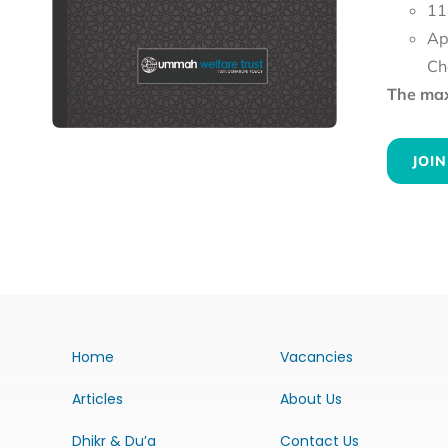
11
Ap
Ch
The maxi
JOIN
Home
Vacancies
Articles
About Us
Dhikr & Du’a
Contact Us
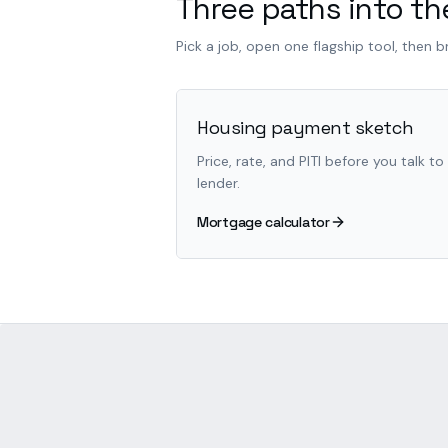
Three paths into the
Pick a job, open one flagship tool, then 
Housing payment sketch
Price, rate, and PITI before you talk to
lender.
Mortgage calculator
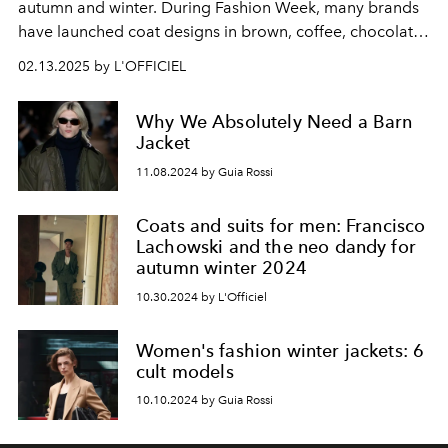
autumn and winter. During Fashion Week, many brands
have launched coat designs in brown, coffee, chocolate
and other earth tones, which is undoubtedly one of the
02.13.2025 by L'OFFICIEL
popular trends. L'OFFICIEL has selected 5 coats from
brands such as Max Mara, Loro Piana, and Toteme, so
Why We Absolutely Need a Barn
that you can catch up with the mocha mousse craze with
Jacket
the most fashionable look.
11.08.2024 by Guia Rossi
Coats and suits for men: Francisco
Lachowski and the neo dandy for
autumn winter 2024
10.30.2024 by L'Officiel
Women's fashion winter jackets: 6
cult models
10.10.2024 by Guia Rossi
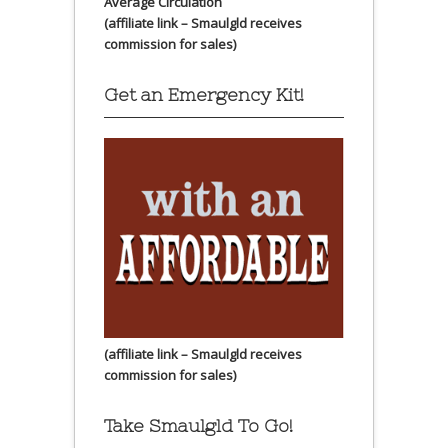
Average Circulation
(affiliate link – Smaulgld receives
commission for sales)
Get an Emergency Kit!
(affiliate link – Smaulgld receives
commission for sales)
Take Smaulgld To Go!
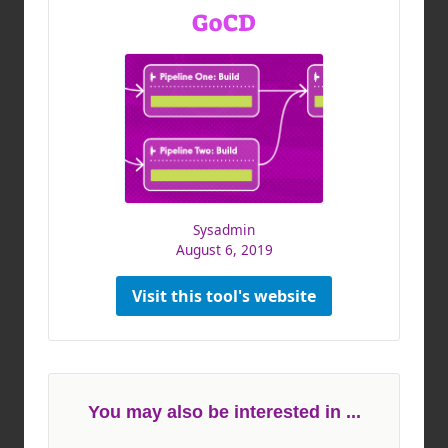
GoCD
Sysadmin
August 6, 2019
Visit this tool's website
You may also be interested in ...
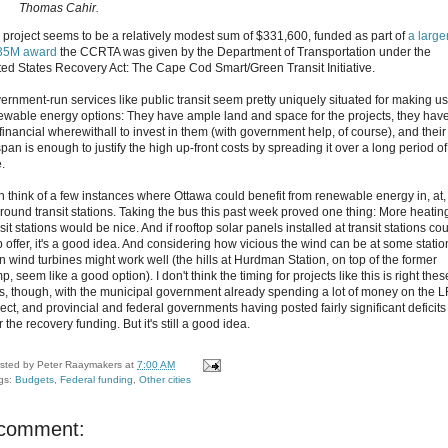
Thomas Cahir.
 project seems to be a relatively modest sum of $331,600, funded as part of
a larger
35M award
the CCRTA was given by the Department of Transportation under the
ted States Recovery Act: The Cape Cod Smart/Green Transit Initiative.
ernment-run services like public transit seem pretty uniquely situated for making us
ewable energy options: They have ample land and space for the projects, they hav
financial wherewithall to invest in them (with government help, of course), and their
span is enough to justify the high up-front costs by spreading it over a long period of
.
an think of a few instances where Ottawa could benefit from renewable energy in, at,
around transit stations. Taking the bus this past week proved one thing: More heating
sit stations would be nice. And if rooftop solar panels installed at transit stations co
p offer, it's a good idea. And considering how vicious the wind can be at some statio
n wind turbines might work well (the hills at Hurdman Station, on top of the former
, seem like a good option). I don't think the timing for projects like this is right thes
s, though, with the municipal government already spending a lot of money on the 
ect, and provincial and federal governments having posted fairly significant deficits
r the recovery funding. But it's still a good idea.
sted by
Peter Raaymakers
at
7:00 AM
gs:
Budgets
,
Federal funding
,
Other cities
 comment:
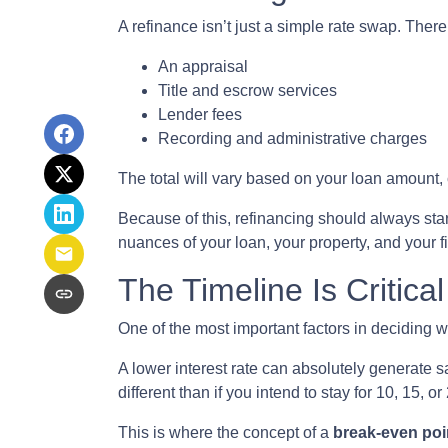
A refinance isn’t just a simple rate swap. Ther
An appraisal
Title and escrow services
Lender fees
Recording and administrative charges
The total will vary based on your loan amount, cr
Because of this, refinancing should always star
nuances of your loan, your property, and your f
The Timeline Is Critical
One of the most important factors in deciding w
A lower interest rate can absolutely generate s
different than if you intend to stay for 10, 15, or
This is where the concept of a
break-even poi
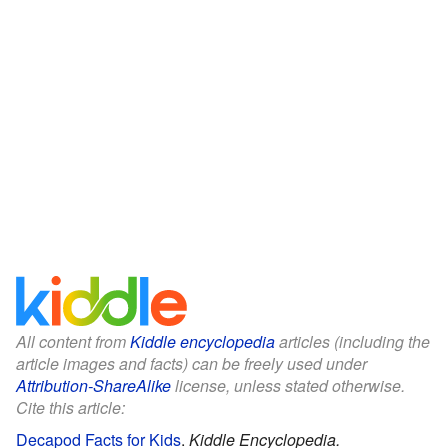
All content from
Kiddle encyclopedia
articles (including the
article images and facts) can be freely used under
Attribution-ShareAlike
license, unless stated otherwise.
Cite this article:
Decapod Facts for Kids
.
Kiddle Encyclopedia.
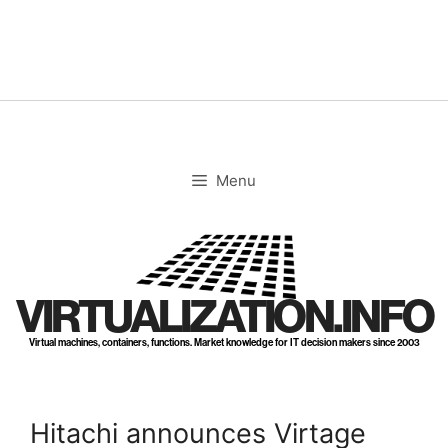
Skip
to
content
Menu
VIRTUALIZATION.INFO
Virtual machines, containers, functions. Market knowledge for IT decision makers since 2003
Hitachi announces Virtage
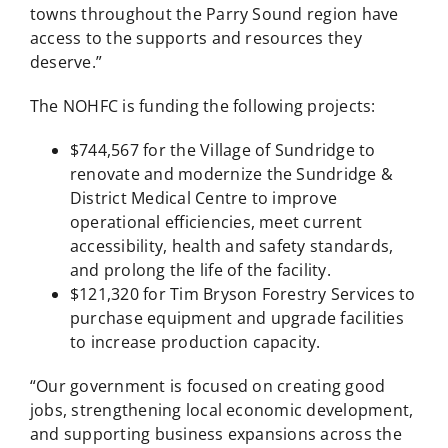
towns throughout the Parry Sound region have
access to the supports and resources they
deserve.”
The NOHFC is funding the following projects:
$744,567 for the Village of Sundridge to
renovate and modernize the Sundridge &
District Medical Centre to improve
operational efficiencies, meet current
accessibility, health and safety standards,
and prolong the life of the facility.
$121,320 for Tim Bryson Forestry Services to
purchase equipment and upgrade facilities
to increase production capacity.
“Our government is focused on creating good
jobs, strengthening local economic development,
and supporting business expansions across the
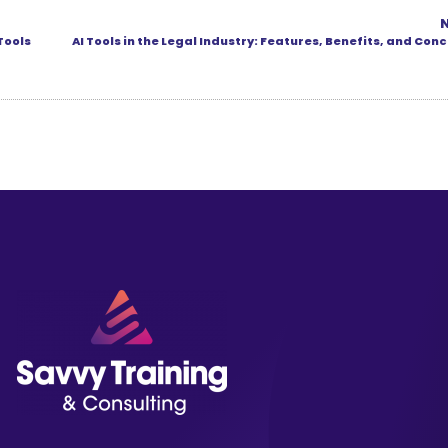
Tools
AI Tools in the Legal Industry: Features, Benefits, and Con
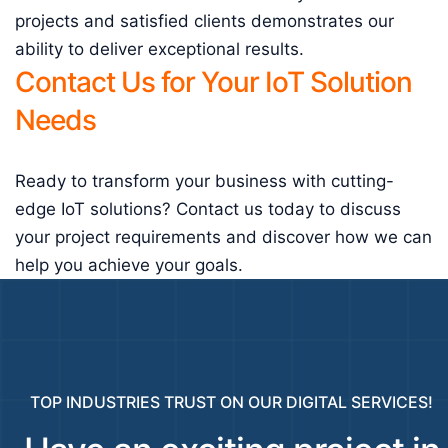
projects and satisfied clients demonstrates our
ability to deliver exceptional results.
Contact Us for Your IoT Solution
Needs
Ready to transform your business with cutting-
edge IoT solutions? Contact us today to discuss
your project requirements and discover how we can
help you achieve your goals.
TOP INDUSTRIES TRUST ON OUR DIGITAL SERVICES!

» TASK
What is needed is every record above printed exactly, with no pictures.

» PROBLEM SOLUTION
11
Ap
Ch
The maxi
JOIN
Home
Vacancies
Articles
About Us
Dhikr & Du’a
Contact Us
Three paths into the
Pick a job, open one flagship tool, then 
Housing payment sketch
Price, rate, and PITI before you talk to
lender.
Mortgage calculator
autumn and winter. During Fashion Week, many brands
have launched coat designs in brown, coffee, chocolate
and other earth tones, which is undoubtedly one of the
02.13.2025 by L'OFFICIEL
popular trends. L'OFFICIEL has selected 5 coats from
brands such as Max Mara, Loro Piana, and Toteme, so
Why We Absolutely Need a Barn
that you can catch up with the mocha mousse craze with
Jacket
the most fashionable look.
11.08.2024 by Guia Rossi
Coats and suits for men: Francisco
Lachowski and the neo dandy for
autumn winter 2024
10.30.2024 by L'Officiel
Women's fashion winter jackets: 6
cult models
10.10.2024 by Guia Rossi
Average Circulation
(affiliate link – Smaulgld receives
commission for sales)
Get an Emergency Kit!
(affiliate link – Smaulgld receives
commission for sales)
Take Smaulgld To Go!
GoCD
Sysadmin
August 6, 2019
Visit this tool's website
You may also be interested in ...
Thomas Cahir.
 project seems to be a relatively modest sum of $331,600, funded as part of
a larger
35M award
the CCRTA was given by the Department of Transportation under the
ted States Recovery Act: The Cape Cod Smart/Green Transit Initiative.
ernment-run services like public transit seem pretty uniquely situated for making us
ewable energy options: They have ample land and space for the projects, they hav
financial wherewithall to invest in them (with government help, of course), and their
span is enough to justify the high up-front costs by spreading it over a long period of
.
an think of a few instances where Ottawa could benefit from renewable energy in, at,
around transit stations. Taking the bus this past week proved one thing: More heating
sit stations would be nice. And if rooftop solar panels installed at transit stations co
p offer, it's a good idea. And considering how vicious the wind can be at some statio
n wind turbines might work well (the hills at Hurdman Station, on top of the former
, seem like a good option). I don't think the timing for projects like this is right thes
s, though, with the municipal government already spending a lot of money on the 
ect, and provincial and federal governments having posted fairly significant deficits
r the recovery funding. But it's still a good idea.
sted by
Peter Raaymakers
at
7:00 AM
gs:
Budgets
,
Federal funding
,
Other cities
 comment:
A refinance isn’t just a simple rate swap. Ther
An appraisal
Title and escrow services
Lender fees
Recording and administrative charges
The total will vary based on your loan amount, cr
Because of this, refinancing should always star
nuances of your loan, your property, and your f
The Timeline Is Critical
One of the most important factors in deciding w
A lower interest rate can absolutely generate s
different than if you intend to stay for 10, 15, or
This is where the concept of a
break-even poi
All content from
Kiddle encyclopedia
articles (including the
article images and facts) can be freely used under
Attribution-ShareAlike
license, unless stated otherwise.
Cite this article:
Decapod Facts for Kids
.
Kiddle Encyclopedia.
Skip
to
content
Menu
VIRTUALIZATION.INFO
Virtual machines, containers, functions. Market knowledge for IT decision makers since 2003
Hitachi announces Virtage
towns throughout the Parry Sound region have
access to the supports and resources they
deserve.”
The NOHFC is funding the following projects:
$744,567 for the Village of Sundridge to
renovate and modernize the Sundridge &
District Medical Centre to improve
operational efficiencies, meet current
accessibility, health and safety standards,
and prolong the life of the facility.
$121,320 for Tim Bryson Forestry Services to
purchase equipment and upgrade facilities
to increase production capacity.
“Our government is focused on creating good
jobs, strengthening local economic development,
and supporting business expansions across the
Tools
AI Tools in the Legal Industry: Features, Benefits, and Con
projects and satisfied clients demonstrates our
ability to deliver exceptional results.
Contact Us for Your IoT Solution
Needs
Ready to transform your business with cutting-
edge IoT solutions? Contact us today to discuss
your project requirements and discover how we can
help you achieve your goals.
TOP INDUSTRIES TRUST ON OUR DIGITAL SERVICES!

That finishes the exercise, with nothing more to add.